In the paper `Schur functors and Schur complexes' by Akin et al., the notion of a Schur functor had been defined for the first time over an arbitrary commutative ring $R$.

To recall the definition (I use Efimov's `Derived categories of Grassmannians over integers and modular representation theory' as a reference), for a finitely generated projective module $V$ over a commutative ring $R$ and a partition $\lambda = (\lambda_{1},\dots,\lambda_{n})$ of degree $d$, the Schur functor $S_{\lambda}$ is defined as

$S_{\lambda}(V) = \text{Im}(\Lambda^{\lambda'}(V) \rightarrow V^{\otimes d} \xrightarrow{s_{\lambda}} V^{\otimes d} \rightarrow Sym^{\lambda}(V))$.

Here, $\lambda'$ is the conjugate partition of $\lambda$; $\Lambda^{\lambda}(V) := \Lambda^{\lambda_{1}}(V)\otimes\cdots\otimes \Lambda^{\lambda_{n}}(V)$; $Sym^{\lambda}(V) :=Sym^{\lambda_{1}}(V)\otimes\cdots\otimes Sym^{\lambda_{n}}(V)$; $\Lambda^{\lambda'}(V) \rightarrow V^{\otimes d}$ and $V^{\otimes d} \rightarrow Sym^{\lambda}(V)$ are the canonical inclusions and projections respectively; and $V^{\otimes d} \xrightarrow{s_{\lambda}} V^{\otimes d}$ is defined via $s_{\lambda}(v_{1}\otimes\cdots\otimes v_{d}):= v_{\sigma_{\lambda}(1)}\otimes\cdots\otimes v_{\sigma_{\lambda}(d)}$, where $\sigma_{\lambda} \in S_{d}$ is the permutation associated to $\lambda$. (For more details, Efimov has a readable description in his paper).

Now, one can take the `dual' of the above construction, which gives you the notion of a Weyl functor (this is what Akin et al. call coSchur functors).

Formally, we have the Weyl functor $W_{\lambda}$ defined as

$W_{\lambda}(V) = \text{Im}(\Gamma^{\lambda}(V) \rightarrow V^{\otimes d} \xrightarrow{s_{\lambda'}} V^{\otimes d} \rightarrow \Lambda^{\lambda'}(V))$,

where $\Gamma^{\lambda}(V) := \Gamma^{\lambda_{1}}(V) \otimes \cdots \otimes \Gamma^{\lambda_{n}}(V)$, the tensor product of the divided powers of $V$.

Note that $S_{\lambda}(V)^{*} \cong W_{\lambda}(V^{*})$.

My question is: if $R$ is assumed to be a field of characteristic zero, then $S_{\lambda} = W_{\lambda}$ (up to natural isomorphism).
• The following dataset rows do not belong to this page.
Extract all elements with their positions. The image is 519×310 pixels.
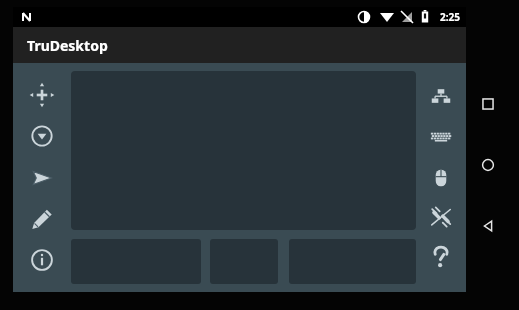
button[interactable]: Draw <box>27 204 57 234</box>
button[interactable]: Mouse <box>426 163 456 193</box>
button[interactable]: Info <box>27 245 57 275</box>
staticText: 2:25 <box>440 10 460 24</box>
button[interactable]: Recents <box>471 87 505 121</box>
button[interactable]: Home <box>471 148 505 182</box>
button[interactable]: TruDesktop <box>13 27 466 63</box>
button[interactable]: Keyboard <box>426 123 456 153</box>
button[interactable]: Back <box>471 209 505 243</box>
button[interactable]: Send <box>27 163 57 193</box>
button[interactable]: Layout <box>426 83 456 113</box>
button[interactable]: Help <box>426 242 456 272</box>
button[interactable]: Move <box>27 80 57 110</box>
button[interactable]: Disconnect <box>426 202 456 232</box>
button[interactable]: Scroll down <box>27 121 57 151</box>
staticText: TruDesktop <box>27 36 108 55</box>
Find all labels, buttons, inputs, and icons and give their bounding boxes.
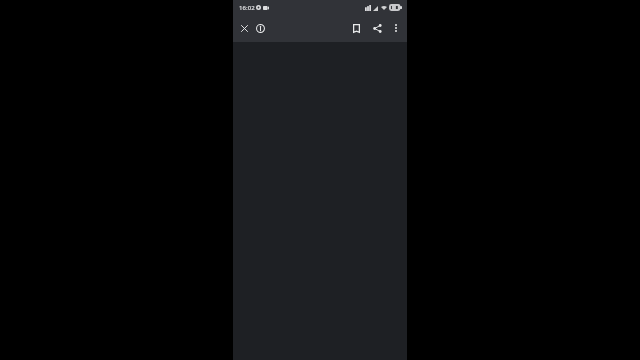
button[interactable]: Information <box>251 19 269 37</box>
button[interactable]: Close <box>235 19 253 37</box>
staticText: 16:02 <box>239 4 255 12</box>
button[interactable]: Share <box>368 19 386 37</box>
button[interactable]: More options <box>387 19 405 37</box>
button[interactable]: Bookmark <box>347 19 365 37</box>
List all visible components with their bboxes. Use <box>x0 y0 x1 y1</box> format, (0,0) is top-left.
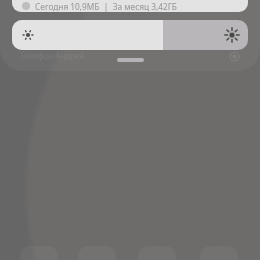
button[interactable]: Сегодня 10,9МБ | За месяц 3,42ГБ <box>12 0 248 12</box>
staticText: Сегодня 10,9МБ | За месяц 3,42ГБ <box>35 1 177 12</box>
button[interactable]: Settings <box>229 51 240 62</box>
button[interactable]: Brightness <box>12 20 248 50</box>
staticText: Телефон Андрей <box>20 50 85 61</box>
button[interactable]: App 1 <box>20 246 58 260</box>
button[interactable]: Expand quick settings <box>117 58 144 62</box>
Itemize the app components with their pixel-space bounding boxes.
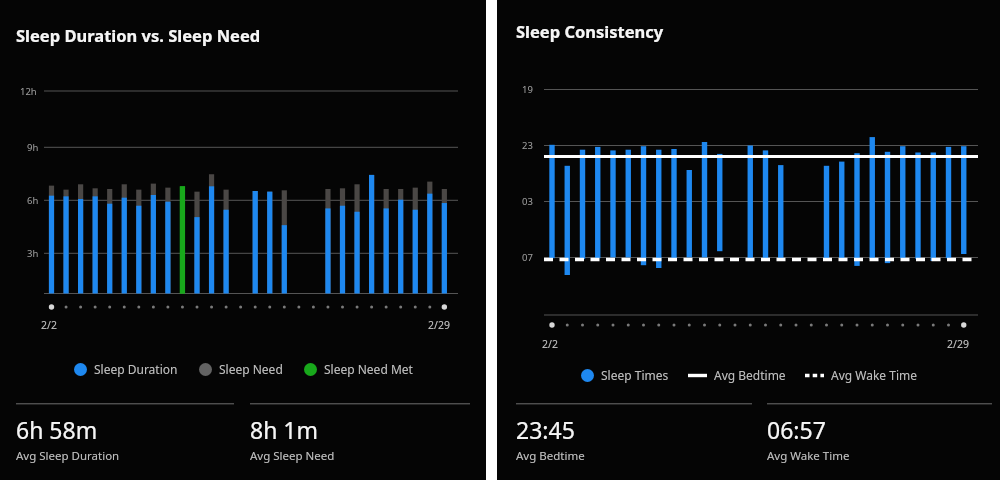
staticText: Sleep Need Met <box>324 361 413 377</box>
staticText: 03 <box>522 195 533 208</box>
staticText: 3h <box>27 247 39 260</box>
button[interactable]: 06:57 <box>767 403 992 434</box>
staticText: Avg Sleep Duration <box>16 448 120 464</box>
staticText: 2/2 <box>41 318 57 332</box>
staticText: 07 <box>522 251 533 264</box>
staticText: 23:45 <box>516 414 575 445</box>
staticText: Sleep Need <box>219 361 283 377</box>
button[interactable]: Sleep Need Met <box>304 361 413 377</box>
staticText: Sleep Duration vs. Sleep Need <box>16 24 261 46</box>
staticText: Avg Bedtime <box>714 367 786 383</box>
staticText: Sleep Duration <box>94 361 178 377</box>
staticText: 6h <box>27 194 39 207</box>
button[interactable]: Sleep Times <box>581 367 669 383</box>
staticText: Avg Sleep Need <box>250 448 335 464</box>
button[interactable]: Sleep Need <box>199 361 283 377</box>
staticText: 9h <box>27 141 39 154</box>
staticText: 06:57 <box>767 414 826 445</box>
staticText: Avg Wake Time <box>767 448 850 464</box>
staticText: 2/29 <box>947 337 969 351</box>
staticText: Sleep Times <box>601 367 669 383</box>
staticText: 19 <box>522 83 533 96</box>
button[interactable]: 6h 58m <box>16 403 234 434</box>
button[interactable]: Sleep Duration vs. Sleep Need <box>0 0 486 480</box>
staticText: 2/2 <box>542 337 558 351</box>
button[interactable]: Avg Wake Time <box>805 367 917 383</box>
button[interactable]: Sleep Duration <box>74 361 178 377</box>
staticText: 12h <box>20 85 37 98</box>
button[interactable]: 8h 1m <box>250 403 470 434</box>
button[interactable]: 23:45 <box>516 403 752 434</box>
button[interactable]: Avg Bedtime <box>688 367 786 383</box>
staticText: 6h 58m <box>16 414 98 445</box>
staticText: 23 <box>522 139 533 152</box>
staticText: Sleep Consistency <box>516 20 664 42</box>
button[interactable]: Sleep Consistency <box>497 0 1000 480</box>
staticText: Avg Wake Time <box>831 367 917 383</box>
staticText: 2/29 <box>428 318 450 332</box>
staticText: Avg Bedtime <box>516 448 585 464</box>
staticText: 8h 1m <box>250 414 319 445</box>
Why is this true?

It is not at all obvious to me (at least from the definitions) why this should be the case. Unfortunately, my knowledge of Representation theory is not very advanced, and my feeling is that this follows trivially from a well-known Representation theory fact, which is perhaps why others don't bother clarifying this.

I became interested in Schur functors as I want to understand the semi-orthogonal decomposition on the bounded derived category of Grassmannians, as given in Efimov's paper.

Any help would be much appreciated!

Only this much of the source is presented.